図3は気密容器1の組付けを模式的に表している。気密容器1はタンク4、内部容器2、スパウト押さえ3から構成され、容器蓋部であるスパウト押さえ3は押さえ部材31とカバーナット32から構成される。
【0023】
外部の保存容器であるタンク4は鉄製であり、気密性と耐圧性を持つ。上部にスパウト受け土台41を有し、スパウト受け土台41の中央は円筒状に開口していてタンク4の内部に連通している。そしてスパウト受け土台41は、上端の外周に外ネジ411が設けられている。内部容器2は前述のように袋22にスパウト21を接合したものである。押さえ部材31は円盤状であり、ステンレス等の耐腐蝕性のある金属で製造される。押さえ部材31の中央にはサイホン管311を取り付けるための孔が設けられてサイホン管311が接続され、中央からはずれた位置には後述の加圧ガス注入口312が設けられている。

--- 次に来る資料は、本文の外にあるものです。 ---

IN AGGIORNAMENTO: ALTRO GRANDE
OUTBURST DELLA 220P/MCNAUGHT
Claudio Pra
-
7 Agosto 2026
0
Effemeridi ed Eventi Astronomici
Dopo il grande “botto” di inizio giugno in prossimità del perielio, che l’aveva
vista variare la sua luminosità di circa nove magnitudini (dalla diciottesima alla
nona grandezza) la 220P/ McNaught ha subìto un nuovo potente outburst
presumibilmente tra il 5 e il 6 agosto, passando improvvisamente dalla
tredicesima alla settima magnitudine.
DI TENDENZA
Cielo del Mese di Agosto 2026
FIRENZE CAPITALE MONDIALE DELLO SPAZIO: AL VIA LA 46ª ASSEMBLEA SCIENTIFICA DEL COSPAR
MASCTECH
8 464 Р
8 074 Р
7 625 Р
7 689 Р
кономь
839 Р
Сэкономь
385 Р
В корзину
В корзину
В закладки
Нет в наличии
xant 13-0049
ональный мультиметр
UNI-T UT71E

押さえ部材31の円周部分は上部が張り出してフランジ部314となっており、中央は肉厚部315となっている。フランジ部314には下側にOリング313をはめ込むための溝が設けられている。加圧部材であるカバーナット32は鉄製であり、内側に内ネジ321(
図5にて図示)が設けられており上部外周が6角形のレンチ作用部322となっていて、中央が大きく開口している。レンチ作用部322と内ネジ321の間には、内方に突出して押部323が形成されている。
【0024】
気密容器1の組付けは、通常以下の手順で行う。始めに内部容器2をタンク4に装入する。まず袋22を、スパウト21が遠い部分から、スパウト受け土台41の開口を通じてタンク4の内部に装入する。そして、スパウト21の第2リング214と胴体213を押圧して変形させ、スパウト受け土台41の開口に押し込む。このとき、第1リング211が開口から中へ落下しないように注意しなければならないが、第1リング211はやや厚いため湾曲しにくく、開口には入りにくい。第1リング211をスパウト受け土台41の外部受け面に設置すると、第2リング214と胴体213が広がってスパウト21が元の形状に戻る。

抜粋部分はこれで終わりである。